How St. Nicholas Became Santa Claus


In the sixteenth century in northern Europe, after the reform, the histories and traditions about San Nicolás became unpopular.

But someone had to deliver gifts to children at Christmas, so in the UK, particularly in England, he became “Santa Claus” or “Christmas of the old man”, an ancient character of stories during the Middle Ages in the United Kingdom and parts of the north. Europe. In France, it was known as ‘Père Nöel’.


In some countries, including parts of Austria and Germany, the current donor became the “Christkind”, a baby with golden hair, with wings, symbolizing the newborn baby Jesus.

In the early United States, his name was “Kris Kringle” (from Christkind). Later, the Dutch settlers in the United States took away the old stories of St. Nicholas and Kris Kringle and St. Nicholas became “Sinterklaas” or as we now say “Santa Claus”

1881 illustration by Thomas Nast who, along with Clement Clarke Moore's 1823 poem "A Visit from St. Nicholas", helped to create the modern image of Santa Claus.

1881 illustration by Thomas Nast who, along with Clement Clarke Moore’s 1823 poem “A Visit from St. Nicholas”, helped to create the modern image of Santa Claus. (Source :

Many countries, especially those in Europe, celebrate Saint Nicholas Day on December 6th. In Holland and some other European countries, children leave clogs or shoes on December 5 (San Nicolás Eva) to fill with gifts. They also believe that if they leave some hay and carrots in their shoes for the Sinterklaas horse, they will have some sweets left.


St. Nicholas once again became popular in the Victorian era when writers, poets and artists rediscovered the old stories.

In 1823 the famous poem ‘Una visita de San Nicolás’ or’ T ‘was published the night before Christmas’. Dr. Clement Clarke Moore later claimed that he had written it for his children. (Some scholars now believe that it was actually written by Henry Livingston, Jr., who was a distant relative of Dr. Moore’s wife). The poem describes San Nicolás with eight reindeer and gives them their names. They became well known in the song ‘Rudolph the Red noseed Reindeer’, written in 1949. Do you know the eight names? Click on Rudolph’s nose to find out!

Did you know that the other reindeer of Rudolph and Santa could be all girls?

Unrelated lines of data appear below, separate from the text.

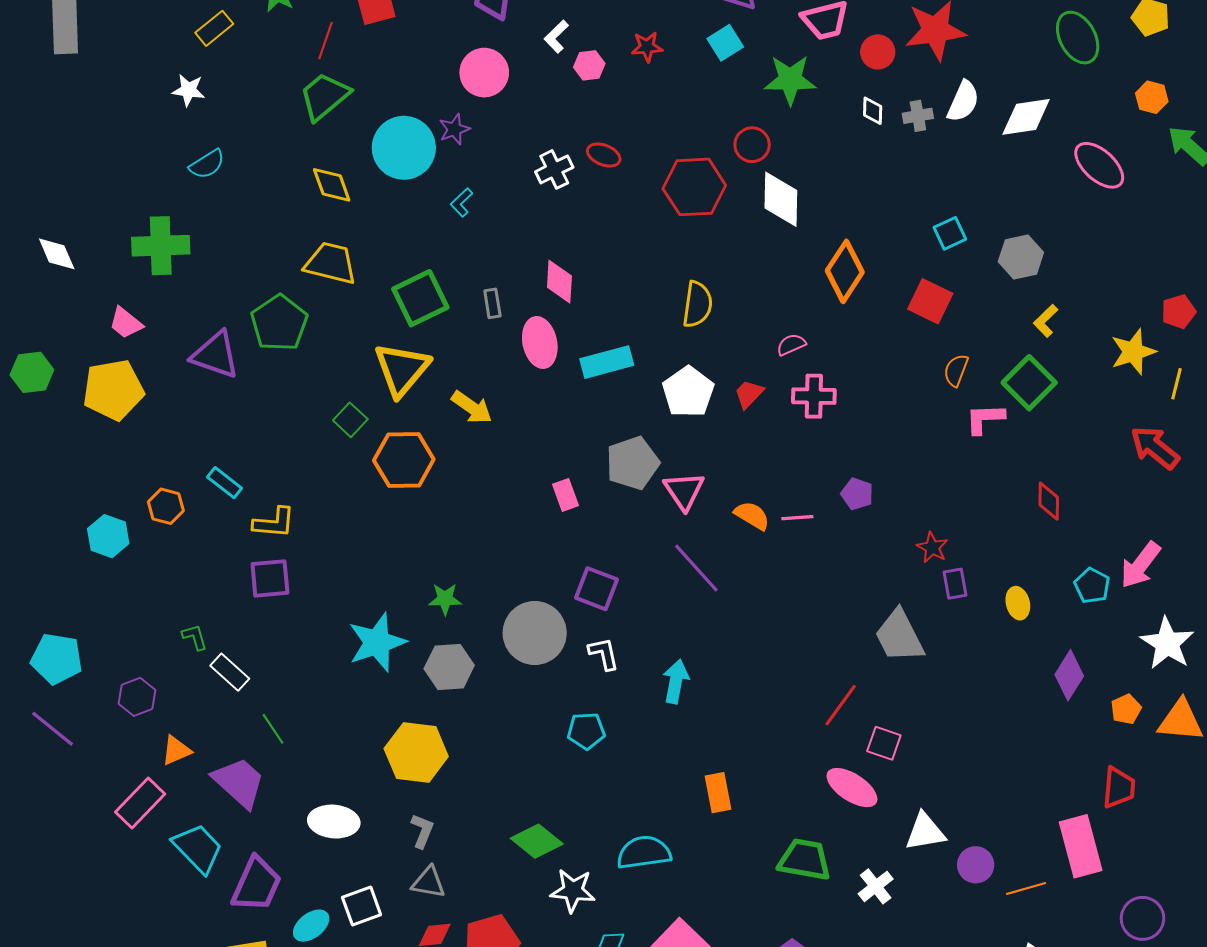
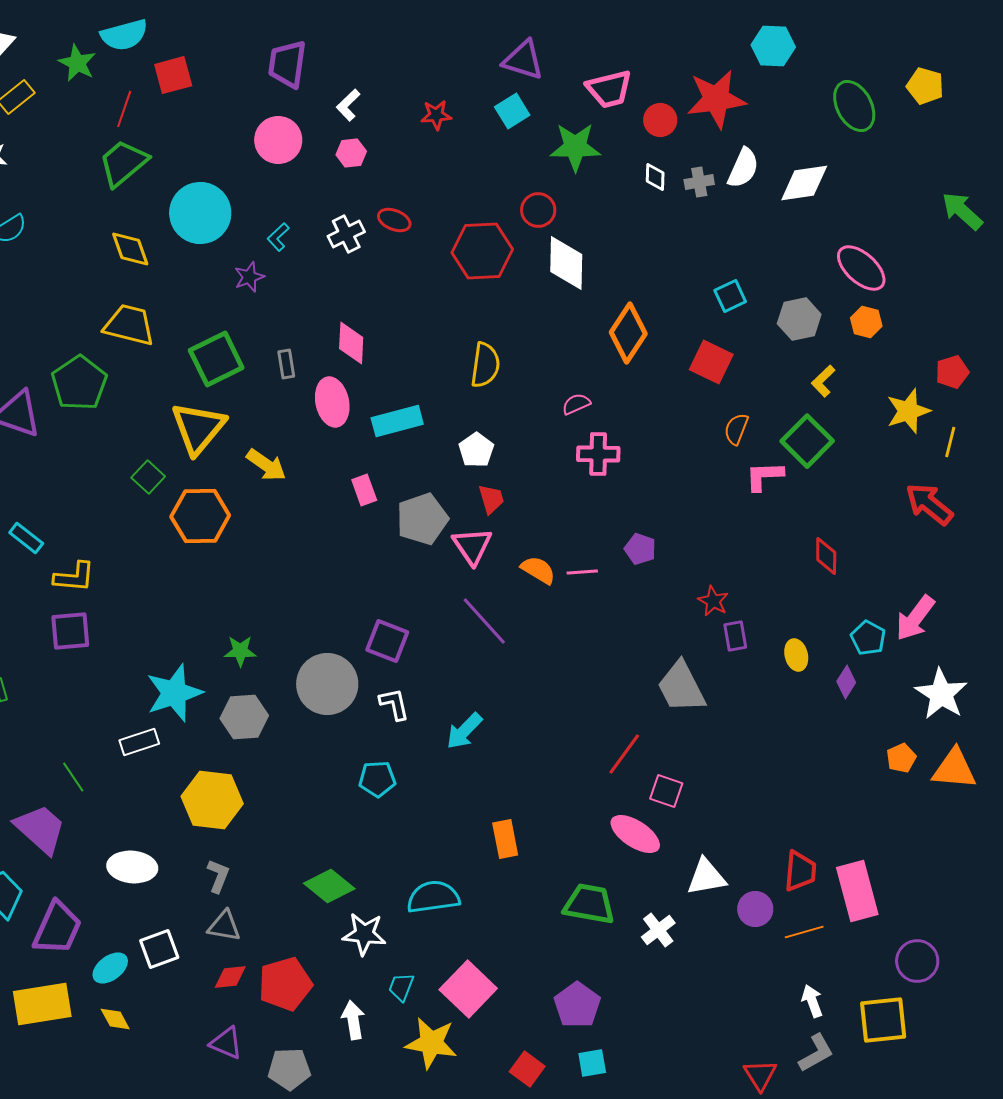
pink hexagon: (589, 65) -> (351, 153), moved
orange hexagon: (1152, 97) -> (866, 322), moved
purple star: (454, 129) -> (249, 277), moved
pink ellipse: (1099, 165) -> (861, 268), moved
cyan L-shape: (462, 202) -> (278, 237), moved
white pentagon: (688, 392) -> (476, 450), size x0.7
red trapezoid: (749, 394) -> (491, 499), moved, turned 120
pink rectangle: (566, 495) -> (364, 490), moved
white rectangle: (230, 672) -> (139, 742), moved, turned -60
purple diamond: (1069, 675) -> (846, 682), moved, size x0.7
cyan arrow: (676, 681) -> (464, 731), turned -147
red trapezoid: (1119, 788) -> (800, 871), moved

Only the female reindeer keeps its antlers throughout the winter. For the Christmas season, most males have discarded their antlers and are saving their energy to grow a new pair in the spring.

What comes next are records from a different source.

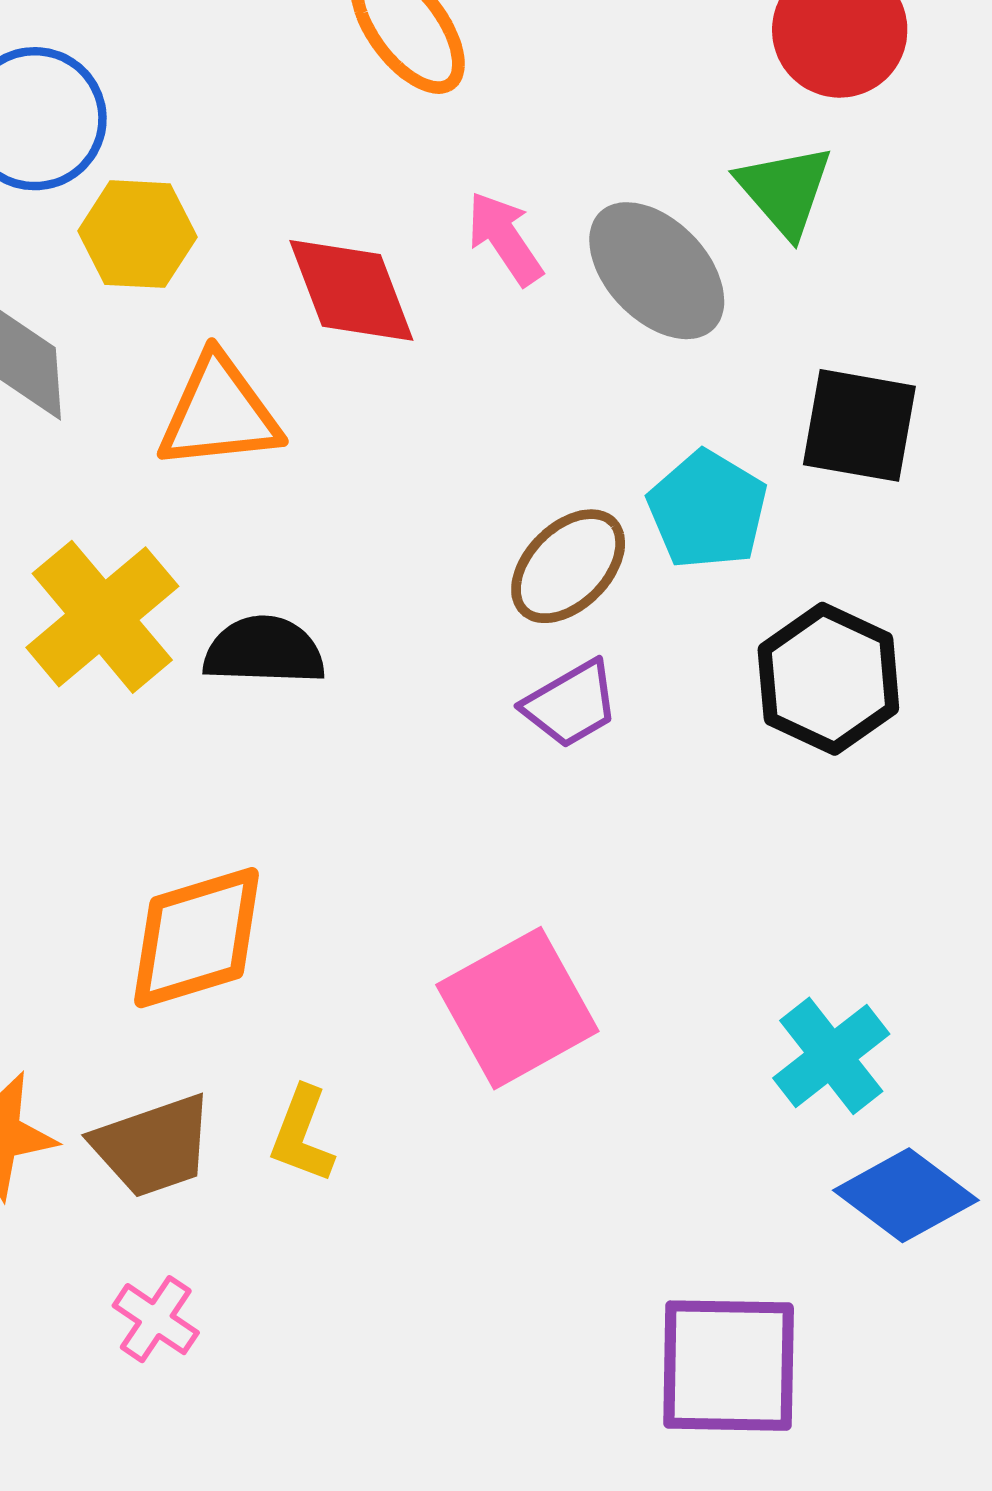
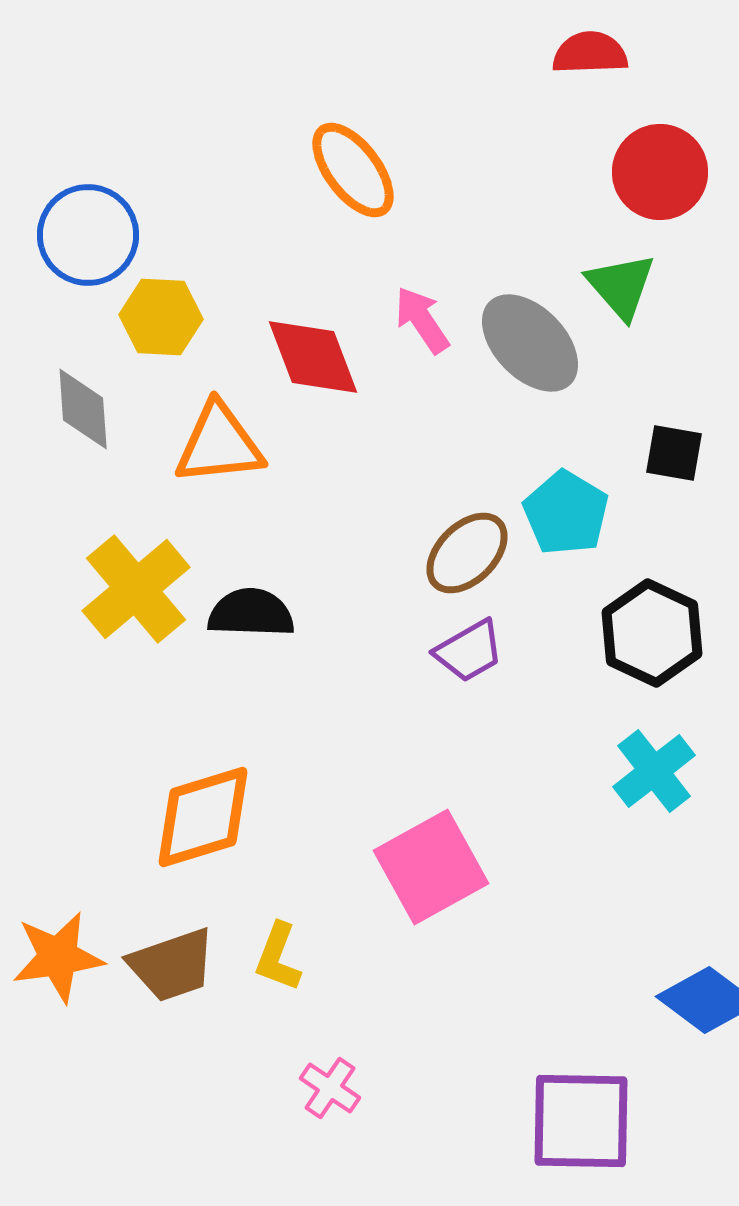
black square: (859, 425) -> (674, 453), size x0.7
cyan cross: (831, 1056) -> (654, 771), moved
pink cross: (156, 1319) -> (330, 1088), moved

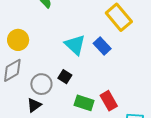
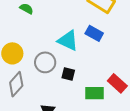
gray circle: (41, 84) -> (45, 62), moved

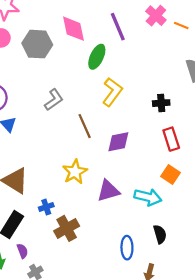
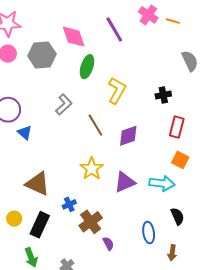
green ellipse: (97, 57) -> (87, 67), moved
red rectangle: (171, 139) -> (177, 127), turned 40
purple semicircle: (22, 251) -> (108, 244), moved

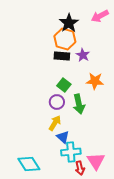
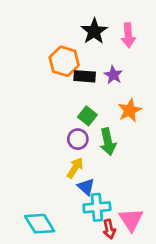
pink arrow: (100, 16) -> (128, 35), moved, turned -66
orange hexagon: (65, 39) -> (64, 61), moved
orange star: (95, 81) -> (130, 110), turned -30

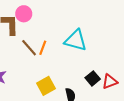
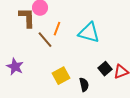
orange line: (43, 48) -> (57, 29), moved

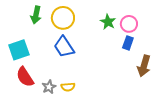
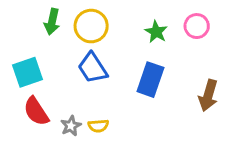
pink circle: (129, 24) -> (197, 26), moved
blue rectangle: (128, 43) -> (150, 80), moved, size x1.6

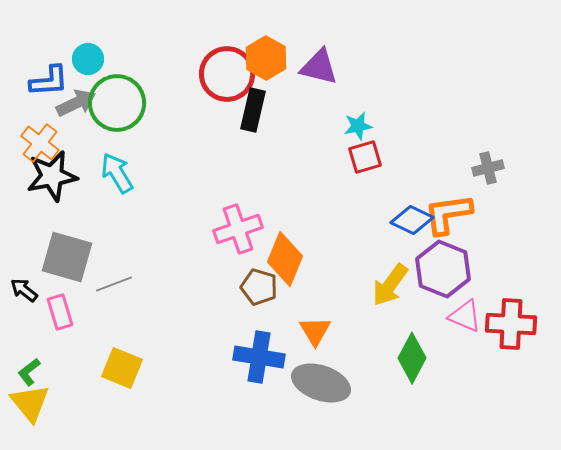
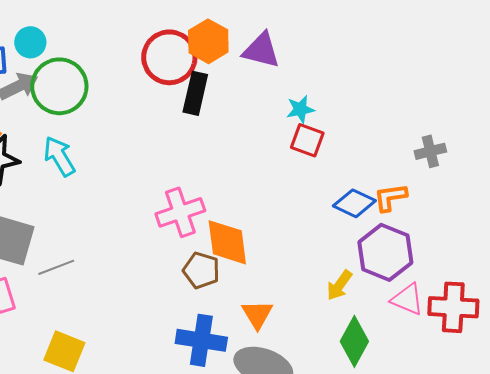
red square: (365, 157) -> (307, 140), turned 36
orange L-shape: (448, 214) -> (390, 197), size x0.7
orange diamond: (285, 259) -> (227, 242), turned -30
yellow arrow: (390, 285) -> (339, 285), moved, size x0.7

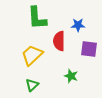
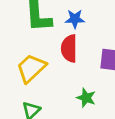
blue star: (78, 25) -> (75, 19), moved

The United Kingdom Santa Claus and the American Santa Claus became more and more similar over the years and now they are the same. Some people say that Santa lives in the North Pole. In Finland, they say that he lives in the northern part of his country called Lapland.

But everyone agrees that he travels through the sky on a sleigh pulled by reindeer, enters houses by the fireplace at night and places gifts for children in socks or bags by their beds, in front of the family Christmas tree . or by the fireplace.

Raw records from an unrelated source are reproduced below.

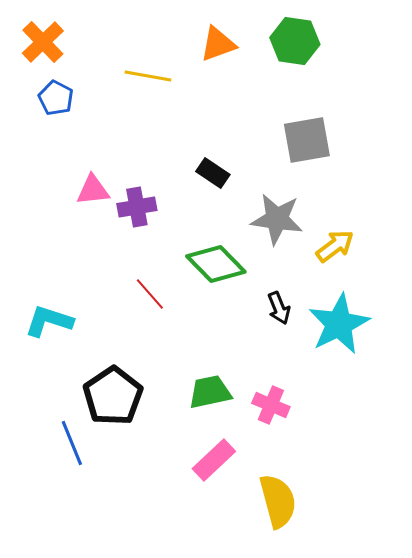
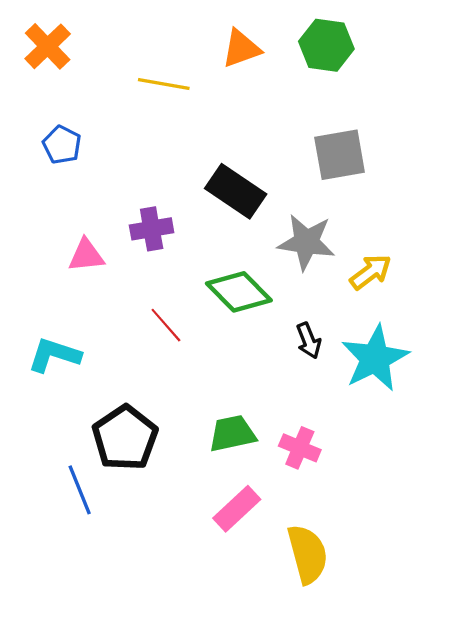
blue pentagon: (56, 98) -> (62, 145), moved
black rectangle: (213, 173) -> (236, 191), size x1.6
pink triangle: (93, 190) -> (86, 255), moved

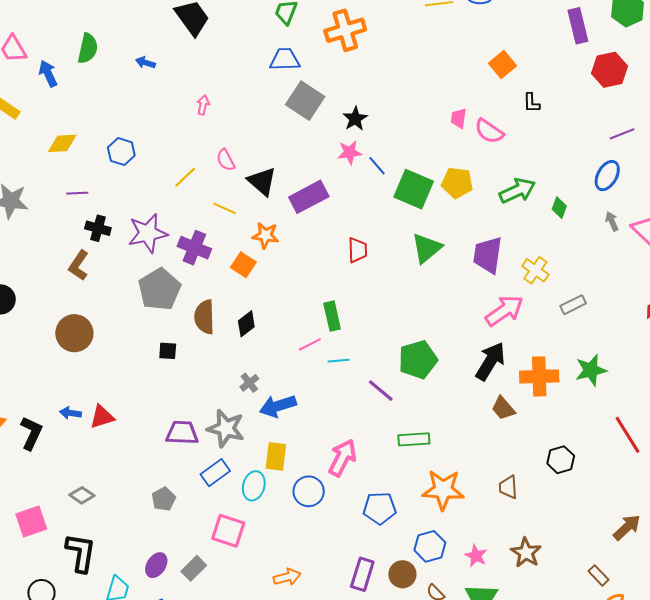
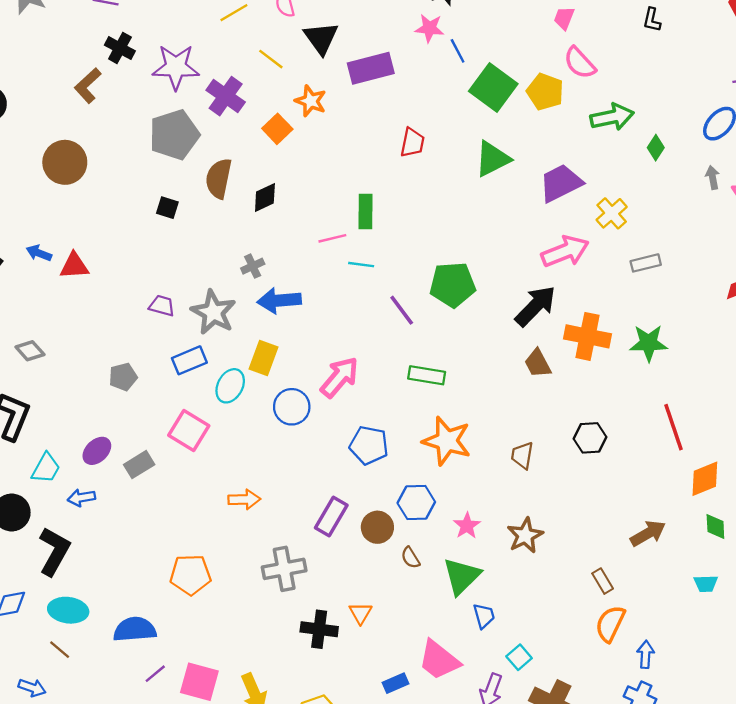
pink semicircle: (489, 131) -> (580, 63), moved
purple trapezoid: (488, 255) -> (561, 183), turned 42
purple trapezoid: (182, 433) -> (162, 306), size x0.7

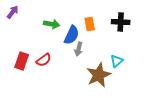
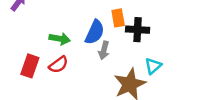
black cross: (121, 22) -> (138, 30), moved
green arrow: (52, 24) -> (60, 39), moved

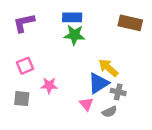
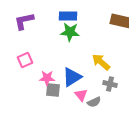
blue triangle: (98, 83) -> (72, 77), moved
gray square: (22, 99) -> (53, 90), moved
gray semicircle: (109, 112) -> (94, 102), moved

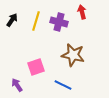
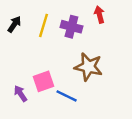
purple arrow: (17, 85) -> (20, 94), moved
blue line: (63, 85) -> (67, 96), moved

Most children receive their gifts on Christmas Eve or early Christmas, but in some countries they receive their gifts on the eve of San Nicolás, on December 5.


Saint Nicholas who puts the bag of gold in a stocking is probably where the habit of having a tangerine or satsuma comes from at the bottom of your Christmas stocking. If people could not buy gold, a little golden fruit was a good replacement, and until the last 50 years, they were quite unusual fruits and still so special!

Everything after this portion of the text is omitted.